I took this week out of my studies in order to learn about Big Data at my university’s summer school on the subject. As I enjoy research and am interested by different types of information, and am also trying to expand my skills and get employers to hire me after my PhD, I thought it would be worth going to, and I did indeed learn some new things.
The main outcome for me was that I can now say with more confidence what Big Data is, and what processes are involved. I did a bit of reading before the summer school in case I found myself having no idea whatsoever what was going on, and even though some of the things I read were repeated in the course, many concepts I was confused about or that were poorly explained in the books were clarified for me. For example, I got confused by a lot of the words that were bandied around in the books and what they related to; I now know that Hadoop is to MapReduce (which as far as I can tell is basically tallying up A LOT of VERY HIGH frequencies very fast) is what Word is to word processing - when it’s all unfamiliar, it’s easy to get confused between processes and program names! One thing that continues to overwhelm me, though, is the number of applications and coding languages/algorithms that basically do the same thing - more on that a bit later on. There was a lot of sitting and listening rather than actually getting to play with the computer functions ourselves, and I did suffer a bit of ‘death by PowerPoint’ - but maybe that’s my own fault for choosing the very general subjects and avoiding anything that looked potentially too advanced for me (looking back, I reckon I would happily have been able to take the R course, which I chickened out of when I was choosing my modules).
The summer school also reinforced and added to my quantitative knowledge. In my occasional (often depressing) job searches, I find that employers want quantitative as well as qualitative skills, so it’s reassuring to know that, ten years after statistics GCSE, and seven years since I did a Methods In Social Research module, I still have them. In the Introduction to Data Mining course, for example, we were taken through processes of cleaning up data (for example, dealing with anomalies, missing data and mistakes), as well as classification and clustering, and those were things I could see myself doing as part of a job. I also took a short course on data protection, which was generally interesting, and I now understand a lot of things about EU law (such as the difference between a regulation and a directive) that I didn’t before! Data protection, and what changes in the law on it are coming (mostly on the consumers’ side!) is something we should all be concerned with anyway.

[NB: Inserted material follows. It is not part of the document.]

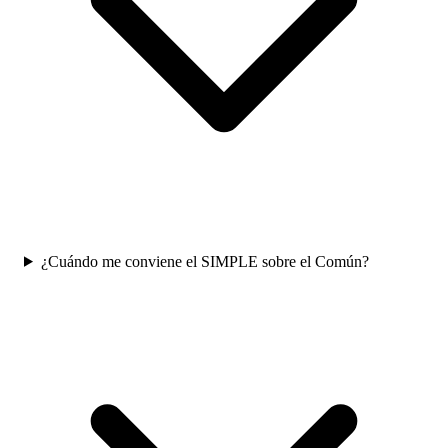
¿Cuándo me conviene el SIMPLE sobre el Común?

So, where next? I’m not sure, really. For one thing, who’s going to employ a history PhD who’s dabbled in Big Data techniques over someone who has a PhD _in _Big Data techniques? Maybe the techniques are something I can apply to future history projects if I have any, though my first love remains the individual story. I’d probably use Big Data techniques to get a broad picture, then zoom in (think of starting off with a whole country on Google Maps and then pressing the plus until you can see one block or roof!) on the cases that interest me - generally, the outliers, people who can’t be classified easily! Also, as I mentioned earlier, there are so many different coding languages and applications out there, and it’s hard to know which to learn. I’ve been told that R is probably the one to go with, but apparently it can take some time to pick up, and would that be more fruitful for me than concentrating on and emphasising the skills I’m picking up with my PhD anyway - teaching, public speaking, and conference organisation, including social media gubbins? I suppose I could save learning to code for the months when I’m unemployed and desperate for something to occupy me…
Either way, it’s been an insightful week. I’ve come across people whose jobs and projects sound really cool, got to eat at Wivenhoe House (the posh hotel on campus) and saw Campus Cat several times as I was in the building where he likes to hang out. And now, back to my stories.
Campus Cat looking after the summer school reception desk.